Sector/Sphere

Sector/Sphere
	Logo
Developer(s)	The Sector Alliance
Stable release	2.8 / October 8, 2012
Written in	C++
Operating system	Linux / Windows
Type	Distributed File System
License	Apache License 2.0
Website	sector.sourceforge.net

Last updated October 11, 2024

Sector/Sphere is an open source software suite for high-performance distributed data storage and processing. It can be broadly compared to Google's GFS and MapReduce technology. Sector is a distributed file system targeting data storage over a large number of commodity computers. Sphere is the programming architecture framework that supports in-storage parallel data processing for data stored in Sector. Sector/Sphere operates in a wide area network (WAN) setting.

Architecture

Sector/Sphere consists of four components. The security server maintains the system security policies such as user accounts and the IP access control list. One or more master servers control operations of the overall system in addition to responding to various user requests. The slave nodes store the data files and process them upon request. The clients are the users' computers from which system access and data processing requests are issued. Also, Sector/Sphere is written in C++ and is claimed to achieve with its architecture a two to four times better performance than the competitor Hadoop which is written in Java,^[1] a statement supported by an Aster Data Systems benchmark ^[2] and the winning of the "bandwidth challenge" of the Supercomputing Conference 2006,^[3] 2008,^[4] and 2009.^[5]

Sector

Sector is a user space file system which relies on the local/native file system of each node for storing uploaded files.
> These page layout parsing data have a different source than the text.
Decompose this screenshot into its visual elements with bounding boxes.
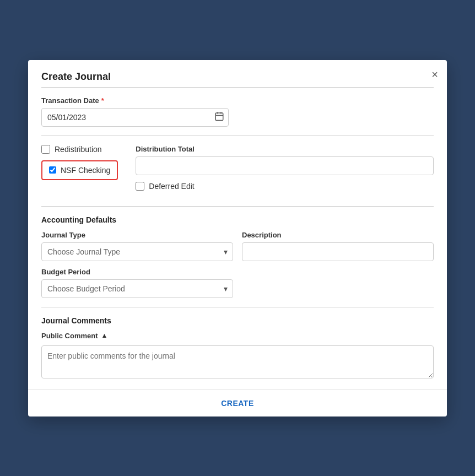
distribution-total-label: Distribution Total — [136, 145, 434, 153]
transaction-date-input[interactable] — [41, 108, 229, 127]
budget-period-select-wrapper: Choose Budget Period ▾ — [41, 279, 233, 298]
required-indicator: * — [101, 96, 104, 105]
transaction-date-label: Transaction Date * — [41, 96, 434, 105]
journal-type-field: Journal Type Choose Journal Type ▾ — [41, 231, 233, 261]
modal-header: Create Journal × — [28, 60, 447, 88]
redistribution-row: Redistribution — [41, 145, 118, 154]
nsf-checking-box: NSF Checking — [41, 160, 118, 180]
budget-period-label: Budget Period — [41, 268, 434, 276]
public-comment-textarea[interactable] — [41, 345, 434, 378]
nsf-checking-label: NSF Checking — [61, 166, 110, 175]
svg-rect-0 — [215, 113, 223, 121]
right-distribution: Distribution Total Deferred Edit — [136, 145, 434, 197]
public-comment-collapse-icon: ▲ — [101, 332, 108, 339]
close-button[interactable]: × — [431, 69, 438, 80]
modal-body: Transaction Date * — [28, 88, 447, 390]
section-divider-3 — [41, 307, 434, 307]
journal-type-select[interactable]: Choose Journal Type — [41, 242, 233, 261]
journal-type-label: Journal Type — [41, 231, 233, 239]
create-button[interactable]: CREATE — [214, 397, 261, 410]
journal-comments-section: Journal Comments Public Comment ▲ — [41, 316, 434, 381]
public-comment-toggle[interactable]: Public Comment ▲ — [41, 332, 434, 340]
create-journal-modal: Create Journal × Transaction Date * — [28, 60, 447, 416]
budget-period-select[interactable]: Choose Budget Period — [41, 279, 233, 298]
calendar-icon[interactable] — [214, 111, 224, 123]
journal-type-select-wrapper: Choose Journal Type ▾ — [41, 242, 233, 261]
redistribution-checkbox[interactable] — [41, 145, 50, 154]
deferred-edit-checkbox[interactable] — [136, 182, 144, 191]
date-input-wrapper — [41, 108, 229, 127]
accounting-defaults-grid: Journal Type Choose Journal Type ▾ Descr… — [41, 231, 434, 261]
left-checkboxes: Redistribution NSF Checking — [41, 145, 118, 180]
redistribution-label: Redistribution — [55, 145, 102, 154]
modal-footer: CREATE — [28, 390, 447, 416]
description-label: Description — [242, 231, 434, 239]
description-field: Description — [242, 231, 434, 261]
accounting-defaults-heading: Accounting Defaults — [41, 215, 434, 224]
modal-overlay: Create Journal × Transaction Date * — [0, 0, 475, 476]
nsf-checking-checkbox[interactable] — [49, 166, 56, 174]
budget-period-field: Budget Period Choose Budget Period ▾ — [41, 268, 434, 298]
public-comment-label: Public Comment — [41, 332, 98, 340]
deferred-edit-label: Deferred Edit — [149, 182, 194, 191]
accounting-defaults-section: Accounting Defaults Journal Type Choose … — [41, 215, 434, 298]
checkboxes-and-distribution: Redistribution NSF Checking Distribution… — [41, 145, 434, 197]
modal-title: Create Journal — [41, 71, 434, 83]
deferred-edit-row: Deferred Edit — [136, 182, 434, 191]
transaction-date-field: Transaction Date * — [41, 96, 434, 127]
distribution-total-input[interactable] — [136, 156, 434, 175]
description-input[interactable] — [242, 242, 434, 261]
journal-comments-heading: Journal Comments — [41, 316, 434, 325]
section-divider-1 — [41, 136, 434, 136]
section-divider-2 — [41, 206, 434, 207]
Sector provides file system-level fault tolerance by replication, thus it does not require hardware fault tolerance such as RAID, which is usually very expensive.
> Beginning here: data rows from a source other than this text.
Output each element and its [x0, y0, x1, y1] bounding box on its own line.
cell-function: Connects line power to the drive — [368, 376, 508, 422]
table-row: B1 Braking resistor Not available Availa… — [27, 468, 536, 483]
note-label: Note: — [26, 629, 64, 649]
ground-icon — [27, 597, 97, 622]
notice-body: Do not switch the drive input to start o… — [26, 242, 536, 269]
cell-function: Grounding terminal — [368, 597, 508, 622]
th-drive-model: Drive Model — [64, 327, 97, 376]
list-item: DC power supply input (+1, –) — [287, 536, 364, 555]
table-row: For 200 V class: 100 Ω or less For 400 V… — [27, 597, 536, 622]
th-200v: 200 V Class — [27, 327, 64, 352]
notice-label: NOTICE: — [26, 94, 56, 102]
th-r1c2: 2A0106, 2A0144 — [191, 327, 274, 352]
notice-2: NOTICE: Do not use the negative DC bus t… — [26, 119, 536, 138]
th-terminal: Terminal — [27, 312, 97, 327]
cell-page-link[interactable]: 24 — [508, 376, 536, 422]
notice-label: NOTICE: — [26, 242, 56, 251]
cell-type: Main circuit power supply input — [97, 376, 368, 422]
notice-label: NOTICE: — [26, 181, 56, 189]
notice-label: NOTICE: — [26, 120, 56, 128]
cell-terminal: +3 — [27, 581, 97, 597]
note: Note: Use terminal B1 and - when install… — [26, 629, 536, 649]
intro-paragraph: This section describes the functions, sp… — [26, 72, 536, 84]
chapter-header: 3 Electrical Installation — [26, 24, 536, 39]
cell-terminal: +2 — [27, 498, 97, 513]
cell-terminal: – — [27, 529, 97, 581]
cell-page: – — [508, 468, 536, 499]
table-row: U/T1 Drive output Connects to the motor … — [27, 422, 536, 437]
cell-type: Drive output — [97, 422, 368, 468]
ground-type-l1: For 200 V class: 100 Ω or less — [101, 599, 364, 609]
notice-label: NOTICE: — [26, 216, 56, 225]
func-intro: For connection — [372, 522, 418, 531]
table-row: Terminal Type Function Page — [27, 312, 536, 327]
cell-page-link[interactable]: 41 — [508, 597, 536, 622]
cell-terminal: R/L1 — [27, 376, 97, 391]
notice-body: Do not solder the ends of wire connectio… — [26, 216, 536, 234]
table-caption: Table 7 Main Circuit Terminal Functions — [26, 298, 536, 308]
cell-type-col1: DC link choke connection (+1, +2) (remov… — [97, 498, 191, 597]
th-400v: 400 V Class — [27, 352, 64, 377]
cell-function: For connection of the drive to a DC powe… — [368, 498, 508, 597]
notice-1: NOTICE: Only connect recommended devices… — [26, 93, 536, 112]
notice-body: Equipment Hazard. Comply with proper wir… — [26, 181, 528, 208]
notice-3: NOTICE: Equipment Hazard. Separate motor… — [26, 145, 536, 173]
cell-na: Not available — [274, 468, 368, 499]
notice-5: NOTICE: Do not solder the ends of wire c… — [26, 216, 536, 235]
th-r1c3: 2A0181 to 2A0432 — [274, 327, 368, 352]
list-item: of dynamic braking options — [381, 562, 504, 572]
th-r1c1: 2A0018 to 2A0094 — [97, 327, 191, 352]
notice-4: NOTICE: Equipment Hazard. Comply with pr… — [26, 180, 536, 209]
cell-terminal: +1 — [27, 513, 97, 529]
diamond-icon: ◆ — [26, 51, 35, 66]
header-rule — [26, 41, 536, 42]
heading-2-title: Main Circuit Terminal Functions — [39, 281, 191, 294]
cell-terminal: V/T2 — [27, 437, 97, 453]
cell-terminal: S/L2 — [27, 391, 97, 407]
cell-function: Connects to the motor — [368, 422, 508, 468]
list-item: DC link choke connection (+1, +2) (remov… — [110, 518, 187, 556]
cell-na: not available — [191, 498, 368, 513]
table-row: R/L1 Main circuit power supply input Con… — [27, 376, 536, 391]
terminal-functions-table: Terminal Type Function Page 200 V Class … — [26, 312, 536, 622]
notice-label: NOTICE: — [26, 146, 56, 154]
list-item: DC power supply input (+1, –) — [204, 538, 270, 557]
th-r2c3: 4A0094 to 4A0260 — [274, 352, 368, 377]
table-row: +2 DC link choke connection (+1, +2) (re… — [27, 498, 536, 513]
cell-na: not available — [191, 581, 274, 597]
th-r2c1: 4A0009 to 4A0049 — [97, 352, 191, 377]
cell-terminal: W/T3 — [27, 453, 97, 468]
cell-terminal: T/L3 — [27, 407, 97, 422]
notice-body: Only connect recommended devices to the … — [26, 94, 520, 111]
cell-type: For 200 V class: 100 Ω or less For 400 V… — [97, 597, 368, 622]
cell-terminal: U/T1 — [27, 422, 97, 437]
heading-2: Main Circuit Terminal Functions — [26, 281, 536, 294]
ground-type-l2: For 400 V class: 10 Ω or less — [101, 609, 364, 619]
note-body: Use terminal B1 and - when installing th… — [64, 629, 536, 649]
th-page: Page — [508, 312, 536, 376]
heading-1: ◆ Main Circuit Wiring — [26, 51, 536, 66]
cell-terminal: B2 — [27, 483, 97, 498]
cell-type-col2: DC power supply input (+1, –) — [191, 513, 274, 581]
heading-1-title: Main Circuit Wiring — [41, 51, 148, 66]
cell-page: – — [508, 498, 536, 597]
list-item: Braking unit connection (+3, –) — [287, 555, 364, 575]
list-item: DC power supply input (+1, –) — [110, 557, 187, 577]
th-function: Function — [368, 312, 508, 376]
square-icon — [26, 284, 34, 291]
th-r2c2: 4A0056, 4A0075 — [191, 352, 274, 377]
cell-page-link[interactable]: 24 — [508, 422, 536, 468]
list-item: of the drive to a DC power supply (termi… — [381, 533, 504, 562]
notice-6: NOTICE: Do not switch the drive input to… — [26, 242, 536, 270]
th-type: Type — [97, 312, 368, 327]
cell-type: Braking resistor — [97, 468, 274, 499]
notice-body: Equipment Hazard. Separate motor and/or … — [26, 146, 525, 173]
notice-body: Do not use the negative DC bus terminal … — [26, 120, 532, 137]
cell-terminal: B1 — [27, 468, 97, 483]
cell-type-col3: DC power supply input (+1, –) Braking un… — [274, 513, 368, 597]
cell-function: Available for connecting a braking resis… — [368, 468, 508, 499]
Sector does not split user files into blocks; instead, a user file is stored intact on the local file system of one or more slave nodes. This means that Sector has a file size limitation that is application specific. The advantages, however, are that the Sector file system is very simple, and it leads to better performance in Sphere parallel data processing due to reduced data transfer between nodes. It also allows uploaded data to be accessible from outside the Sector system.

Sector provides many unique features compared to traditional file systems. Sector is topology aware. Users can define rules on how files are located and replicated in the system, according to network topology. For example, data from a certain user can be located on a specific cluster and will not be replicated to other racks. For another example, some files can have more replicas than others. Such rules can be applied at per-file level.

The topology awareness and the use of UDT as data transfer protocol allows Sector to support high performance data IO across geographically distributed locations, while most file systems can only be deployed within a local area network. For this reason, Sector is often deployed as a content distribution network for very large datasets.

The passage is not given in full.